(Beginning of EXERCISE INPUTS)
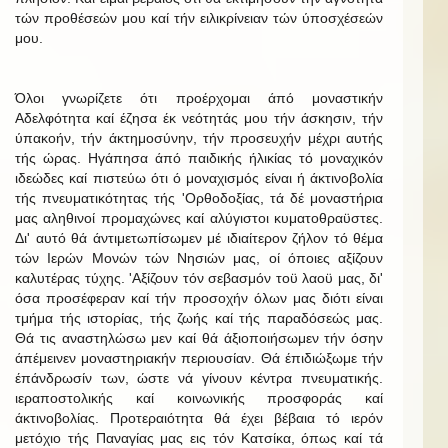
τών προθέσεών μου καί τήν ειλικρίνειαν τών ύποσχέσεών
μου.
Όλοι γνωρίζετε ότι προέρχομαι άπό μοναστικήν
Αδελφότητα καί έζησα έκ νεότητάς μου τήν άσκησιν, τήν
ύπακοήν, τήν άκτημοσύνην, τήν προσευχήν μέχρι αυτής
τής ώρας. Ηγάπησα άπό παιδικής ήλικίας τό μοναχικόν
ιδεώδες καί πιστεύω ότι ό μοναχισμός είναι ή άκτινοβολία
τής πνευματικότητας τής 'Ορθοδοξίας, τά δέ μοναστήρια
μας αληθινοί προμαχώνες καί αλύγιστοι κυματοθραϋστες.
Δι' αυτό θά άντιμετωπίσωμεν μέ ιδιαίτερον ζήλον τό θέμα
τών Ιερών Μονών τών Νησιών μας, οί όποιες αξίζουν
καλυτέρας τύχης. 'Αξίζουν τόν σεβασμόν τοϋ λαοϋ μας, δι'
όσα προσέφεραν καί τήν προσοχήν όλων μας διότι είναι
τμήμα τής ιστορίας, τής ζωής καί τής παραδόσεώς μας.
Θά τις αναστηλώσω μεν καί θά άξιοποιήσωμεν τήν όσην
άπέμεινεν μοναστηριακήν περιουσίαν. Θά έπιδιώξωμε τήν
έπάνδρωσίν των, ώστε νά γίνουν κέντρα πνευματικής.
ιεραποστολικής καί κοινωνικής προσφοράς καί
άκτινοβολίας. Προτεραιότητα θά έχει βέβαια τό ιερόν
μετόχιο τής Παναγίας μας εις τόν Κατσίκα, όπως καί τά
(End of EXERCISE INPUTS)
#### PROBLEM TO SOLVE:
Leave out any pictures and return exactly the lines from the beginning of the data through the line with "έπάνδρωσίν των, ώστε", inclusive.

#### WORKED SOLUTION:
τών προθέσεών μου καί τήν ειλικρίνειαν τών ύποσχέσεών
μου.
Όλοι γνωρίζετε ότι προέρχομαι άπό μοναστικήν
Αδελφότητα καί έζησα έκ νεότητάς μου τήν άσκησιν, τήν
ύπακοήν, τήν άκτημοσύνην, τήν προσευχήν μέχρι αυτής
τής ώρας. Ηγάπησα άπό παιδικής ήλικίας τό μοναχικόν
ιδεώδες καί πιστεύω ότι ό μοναχισμός είναι ή άκτινοβολία
τής πνευματικότητας τής 'Ορθοδοξίας, τά δέ μοναστήρια
μας αληθινοί προμαχώνες καί αλύγιστοι κυματοθραϋστες.
Δι' αυτό θά άντιμετωπίσωμεν μέ ιδιαίτερον ζήλον τό θέμα
τών Ιερών Μονών τών Νησιών μας, οί όποιες αξίζουν
καλυτέρας τύχης. 'Αξίζουν τόν σεβασμόν τοϋ λαοϋ μας, δι'
όσα προσέφεραν καί τήν προσοχήν όλων μας διότι είναι
τμήμα τής ιστορίας, τής ζωής καί τής παραδόσεώς μας.
Θά τις αναστηλώσω μεν καί θά άξιοποιήσωμεν τήν όσην
άπέμεινεν μοναστηριακήν περιουσίαν. Θά έπιδιώξωμε τήν
έπάνδρωσίν των, ώστε νά γίνουν κέντρα πνευματικής.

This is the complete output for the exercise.